┏━━
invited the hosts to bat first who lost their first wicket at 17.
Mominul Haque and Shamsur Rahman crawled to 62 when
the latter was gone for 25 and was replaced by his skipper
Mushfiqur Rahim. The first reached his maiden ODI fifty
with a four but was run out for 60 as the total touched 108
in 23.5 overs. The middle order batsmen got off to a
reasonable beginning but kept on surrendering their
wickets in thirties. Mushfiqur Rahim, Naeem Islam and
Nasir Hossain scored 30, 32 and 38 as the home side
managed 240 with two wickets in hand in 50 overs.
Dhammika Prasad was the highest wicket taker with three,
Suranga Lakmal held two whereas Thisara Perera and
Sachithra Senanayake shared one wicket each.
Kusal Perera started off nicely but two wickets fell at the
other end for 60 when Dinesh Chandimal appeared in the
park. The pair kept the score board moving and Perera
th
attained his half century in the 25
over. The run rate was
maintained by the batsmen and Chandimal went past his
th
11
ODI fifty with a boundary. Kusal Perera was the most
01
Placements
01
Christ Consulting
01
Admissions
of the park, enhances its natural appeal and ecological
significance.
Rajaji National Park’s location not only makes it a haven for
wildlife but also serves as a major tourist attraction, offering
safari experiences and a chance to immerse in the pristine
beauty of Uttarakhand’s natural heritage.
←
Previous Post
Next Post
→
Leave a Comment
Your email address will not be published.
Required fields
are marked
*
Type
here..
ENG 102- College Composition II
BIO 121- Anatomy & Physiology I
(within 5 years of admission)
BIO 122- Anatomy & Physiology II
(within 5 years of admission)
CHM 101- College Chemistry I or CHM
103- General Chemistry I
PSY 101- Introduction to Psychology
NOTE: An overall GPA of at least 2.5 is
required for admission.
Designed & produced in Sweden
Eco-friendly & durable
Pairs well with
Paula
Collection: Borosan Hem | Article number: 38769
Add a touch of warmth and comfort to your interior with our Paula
┗━━
* **Exercise brief**
Give the entries again exactly, every one.

* **Task output**
invited the hosts to bat first who lost their first wicket at 17.
Mominul Haque and Shamsur Rahman crawled to 62 when
the latter was gone for 25 and was replaced by his skipper
Mushfiqur Rahim. The first reached his maiden ODI fifty
with a four but was run out for 60 as the total touched 108
in 23.5 overs. The middle order batsmen got off to a
reasonable beginning but kept on surrendering their
wickets in thirties. Mushfiqur Rahim, Naeem Islam and
Nasir Hossain scored 30, 32 and 38 as the home side
managed 240 with two wickets in hand in 50 overs.
Dhammika Prasad was the highest wicket taker with three,
Suranga Lakmal held two whereas Thisara Perera and
Sachithra Senanayake shared one wicket each.
Kusal Perera started off nicely but two wickets fell at the
other end for 60 when Dinesh Chandimal appeared in the
park. The pair kept the score board moving and Perera
th
attained his half century in the 25
over. The run rate was
maintained by the batsmen and Chandimal went past his
th
11
ODI fifty with a boundary. Kusal Perera was the most
01
Placements
01
Christ Consulting
01
Admissions
of the park, enhances its natural appeal and ecological
significance.
Rajaji National Park’s location not only makes it a haven for
wildlife but also serves as a major tourist attraction, offering
safari experiences and a chance to immerse in the pristine
beauty of Uttarakhand’s natural heritage.
←
Previous Post
Next Post
→
Leave a Comment
Your email address will not be published.
Required fields
are marked
*
Type
here..
ENG 102- College Composition II
BIO 121- Anatomy & Physiology I
(within 5 years of admission)
BIO 122- Anatomy & Physiology II
(within 5 years of admission)
CHM 101- College Chemistry I or CHM
103- General Chemistry I
PSY 101- Introduction to Psychology
NOTE: An overall GPA of at least 2.5 is
required for admission.
Designed & produced in Sweden
Eco-friendly & durable
Pairs well with
Paula
Collection: Borosan Hem | Article number: 38769
Add a touch of warmth and comfort to your interior with our Paula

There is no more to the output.